By the time this post goes live, I will be in the middle of no where in Vermont, most likely freezing and huddled over a campfire, stirring something warm and sweet. My phone and computer will literally be held captive by my father in Connecticut. And most likely I will have spent the weekend breathing deeply, doing yoga on boulders, racing ATVs through the trails, and watching my city pup scamper amongst the trees.
Meanwhile, back in New York City, my dear friend Ruark will be turning 31 years old.
I’ve known Ruark for 12 years now: for over 8 of those years we were an item. In a stroke of divine blessing, we have remained incredibly close since breaking up 2 years ago when I chose to move to Cincinnati for a year to work, a split we both desired. Because of the distance, we were able to comfort each other through the breakup, through my living in a new city, through our apartment being a tad emptier without me. He visited me once out there, and every time I flew home (8 times I believe), I saw him. His father lives in Cincinnati, and it was comforting to have this friend and father-figure so close by.

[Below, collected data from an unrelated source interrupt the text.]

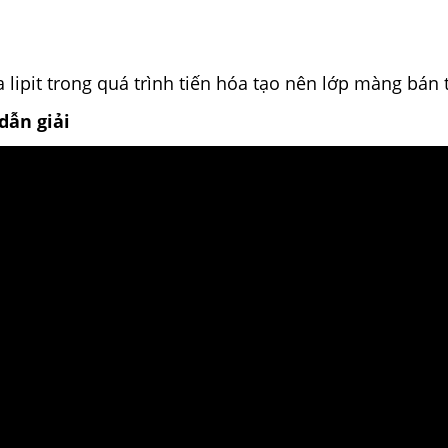
a lipit trong quá trình tiến hóa tạo nên lớp màng bán
dẫn giải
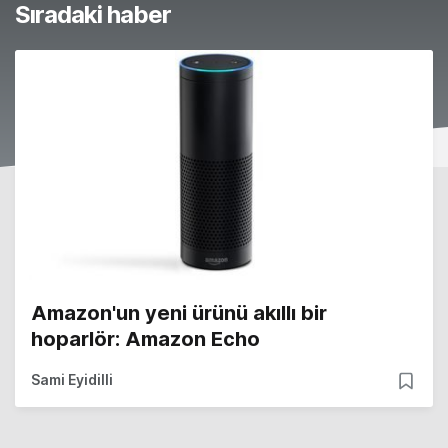
Sıradaki haber
Amazon'un yeni ürünü akıllı bir
hoparlör: Amazon Echo
Sami Eyidilli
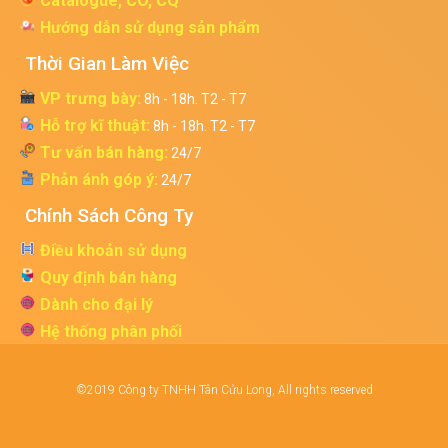
Catalogue, CO, CQ
Hướng dẫn sử dụng sản phẩm
Thời Gian Làm Việc
VP trưng bày:
8h - 18h. T2 - T7
Hỗ trợ kĩ thuật:
8h - 18h. T2 - T7
Tư vấn bán hàng:
24/7
Phản ánh góp ý:
24/7
Chính Sách Công Ty
Điều khoản sử dụng
Quy định bán hàng
Dành cho đại lý
Hệ thống phân phối
©2019 Công ty TNHH Tân Cửu Long, All rights reserved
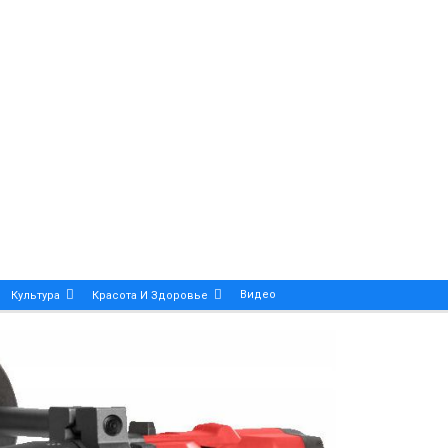
Видео
Культура
Красота И Здоровье
Калейдоскоп
ance And Precision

We were tight with each other’s families: I learned how to make scones from his father, pie crust from his Auntie, and his mother’s gingerbread is one of the best things I have ever tasted. They gave me my Kitchenaid and countless beautiful platters and pie plates and tablecloths and things our 20-something selves couldn’t afford. Ruark is an incredible cook, spotless in his technique, and between the two of us we ate very well and threw some incredible parties. He makes one of the best meat sauces I have ever tasted. We both still marvel at how much we love duck.
On top of that, Ruark and I have seen each other through so many ups and downs, one taking care of the other as needed. To the point now that we still support each other in new relationships, in new work endeavors, and will drop any doubt or judgment when one of us says to the other “I just really need you to be my friend on this right now”.
Talk about lucky.
Whenever I come to Ruark with a revelation – in this case how I don’t really know how to relax anymore – he’ll usually point out, “Jax, you’ve always been this way. Remember when…”.
When I first set eyes on him, my first few days in college, I knew our relationship would be something special. But I never thought that over a decade later I could know someone so well, or love a friend so much.
Happy Birthday, Ruark. You’re something beyond special.
Carrot Cake Balls
This recipe is adapted from Best of the Best from New England Cookbook. Eaters were a huge fan of the flavor, but the cake completely crumbled when I eased it from the pans. Hence why one half was salvaged and given to my Poppa for his birthday and the other smushed into cake balls for Ruark’s. Because of the crumbliness it worked well, but the high amount of oil wasn’t a huge yay factor for me. I had thought white chocolate would be a better match (I can’t eat it so I don’t really know), but my roommate and Ruark both confirmed that dark would be the best way to go, grounding the sweetness in the cake itself. I’m putting the recipe up as I think it’s a great one for experienced bakers to look at and adapt. I hope if you make it you’ll come back with tips for me!
- 1 1/2 cup vegetable oil
- 2 cups granulated sugar
- 3 whole eggs and 1 egg white, beaten well
- 1 cup brown rice flour
- 2/3 cup arrowroot flour
- 1/2 cup millet flour
- 1 tsp xanthan gum
- 1/2 tsp nutmeg
- 1/2 tsp baking powder
- 1 tsp salt
- 2 tsp cinnamon
- 1/2 cup raisins
- 2 1/2 cups grated carrots
- 1 recipe cream cheese frosting
- dark and white chocolate for dipping, decorations as desired
Preheat oven to 325° and grease 2 9-inch cake pans.
In a large bowl, mix vegetable oil and sugar and beat well on high, about 3 minutes. Add the eggs and beat to combine.
Sift all dry ingredients, and add to the wet mixture.
Fold in the raisins and carrots.
Pour into pans and bake for one hour, or until a toothpick inserted comes out clean.
Cool completely, then mix with 1 cup vegan cream cheese frosting. Leave in fridge overnight to chill.
When ready to assemble, roll into 1-inch balls and place on wax paper lined baking sheets. Freeze for one hour to firm.
Melt chocolate slowly over a double boiler and quickly roll all cake balls in chocolate, setting back on sheets to firm.